[Task description]
Whenever a picture appears in the data, skip it and write out all other material exactly.

START Material supplied

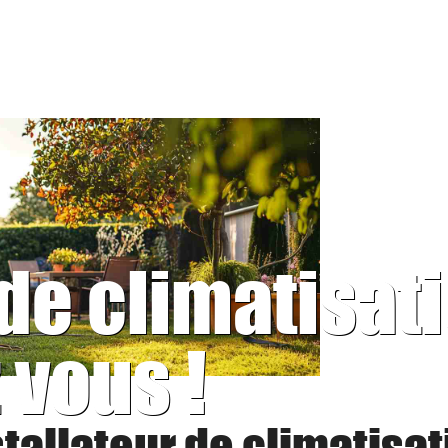
 de climatisat
 vous !
stallateur de climatisat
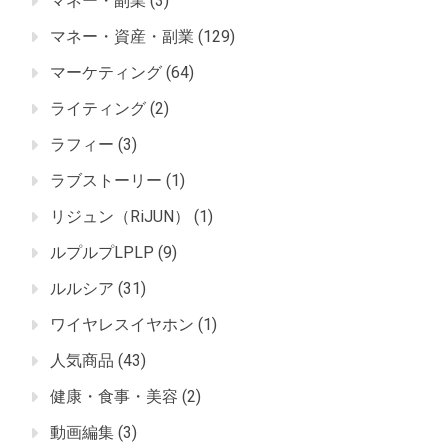
マネー・副業
(3)
マネー・資産・副業
(129)
マーケティング
(64)
ライティング
(2)
ラフィー
(3)
ラブストーリー
(1)
リジュン（RiJUN）
(1)
ルプルプLPLP
(9)
ルルシア
(31)
ワイヤレスイヤホン
(1)
人気商品
(43)
健康・食事・美容
(2)
動画編集
(3)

END Material supplied

[Answer space]
 de climatisat
 vous !
stallateur de climatisat
マネー・副業
(3)
マネー・資産・副業
(129)
マーケティング
(64)
ライティング
(2)
ラフィー
(3)
ラブストーリー
(1)
リジュン（RiJUN）
(1)
ルプルプLPLP
(9)
ルルシア
(31)
ワイヤレスイヤホン
(1)
人気商品
(43)
健康・食事・美容
(2)
動画編集
(3)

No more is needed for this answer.